In het proces rond de treinkaping bij De Punt in 1977 hebben zich drie nieuwe getuigen gemeld. Dat schrijft de Volkskrant dinsdag. Het zijn drie voormalige officieren die beweren dat bij de bevrijdingsactie van de trein, de expliciete opdracht werd gegeven dat de Molukse kapers de bevrijdingsactie niet mochten overleven.
De advocaat van de nabestaanden, Liesbeth Zegveld, wil nu naar aanleiding van deze nieuwe getuigen vier commandanten van de bevrijdingsactie onder ede verhoren.
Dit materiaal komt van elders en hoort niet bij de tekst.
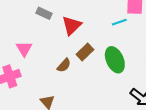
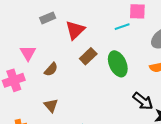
gray rectangle: (44, 13) -> (48, 18), turned -48
brown semicircle: (64, 65) -> (51, 69), moved

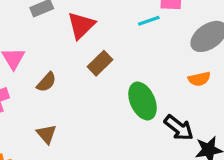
green ellipse: (118, 64) -> (143, 101), moved

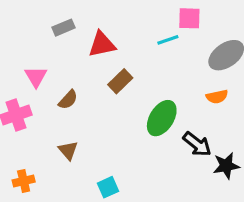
red triangle: (81, 25) -> (102, 44), turned 32
green ellipse: (143, 101) -> (162, 118), turned 56

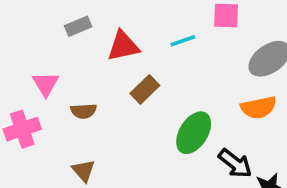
cyan line: (168, 40) -> (183, 41), moved
orange semicircle: (217, 97) -> (259, 107), size x1.4
brown semicircle: (68, 100) -> (84, 111), turned 45

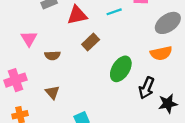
pink cross: (22, 129) -> (16, 80), moved
black arrow: (235, 163) -> (147, 88), turned 75

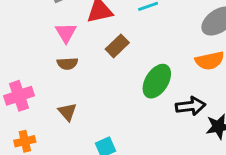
pink triangle: (29, 39) -> (66, 33), moved
black arrow: (147, 88) -> (191, 106), turned -120

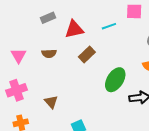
pink triangle: (66, 33) -> (19, 56), moved
brown semicircle: (67, 64) -> (49, 53), moved

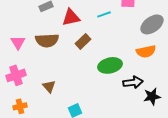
brown semicircle: (49, 53) -> (47, 40), size x1.6
green ellipse: (115, 80) -> (110, 65), turned 45

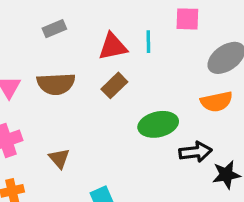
cyan line: (104, 14) -> (148, 42), turned -72
red triangle: (71, 17) -> (113, 47), moved

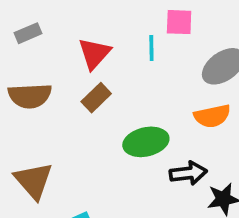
cyan line: (148, 42) -> (151, 48), moved
red triangle: (113, 47) -> (94, 53), turned -36
brown triangle: (59, 158) -> (34, 181), size x1.6

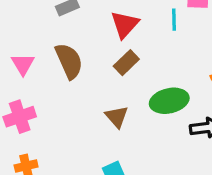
brown semicircle: (30, 96) -> (69, 61), turned -111
brown triangle: (34, 181) -> (117, 117), moved, size x0.7

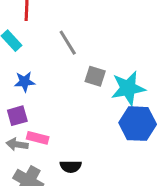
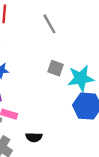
gray line: (68, 43) -> (49, 24), moved

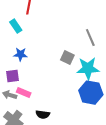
gray line: (49, 24) -> (90, 37), moved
Daarnaast wil ze oud-minister van Justitie Dries van Agt en oud-generaal Henk van den Breemen als getuige oproepen.
Volgens de nieuwe getuigen werd door een van de commandanten in 1977 herhaaldelijk gezegd dat de kapers bij de bevrijdingsactie gedood moesten worden, omdat het ‘niet de bedoeling was dat de kapers voor de rechtbank zouden verschijnen’. Die opdracht zou rechtstreeks van toenmalig minister van Justitie Van Agt zijn gekomen.
De bewuste commandant gaf leiding aan de militairen die zowel de gekaapte trein, als de gegijzelde basisschool in Bovensmilde moesten bevrijden. Die vonden gelijktijdig plaats. De bevrijding van de trein en de school werd beschouwd als één militaire operatie. In de basisschool konden de kapers worden overmeesterd. De commandant zou het ‘moreel verwerpelijk’ hebben gevonden de kapers te executeren en droeg hen over aan justitie.
Oud-minister Van Agt verklaarde eerder geen herinneringen aan zo’n opdracht te hebben, maar noemt het nu ‘onmogelijk’, ‘ondenkbaar’ en ‘uitgesloten’. Het ministerie van Defensie heeft nog niet gereageerd op de nieuwe beschuldigingen. Het civiele proces dat antwoord moet geven op de vraag of de kapers inderdaad in strijd met de wet zijn geëxecuteerd, begon in 2015. Op 29 mei wordt het proces hervat.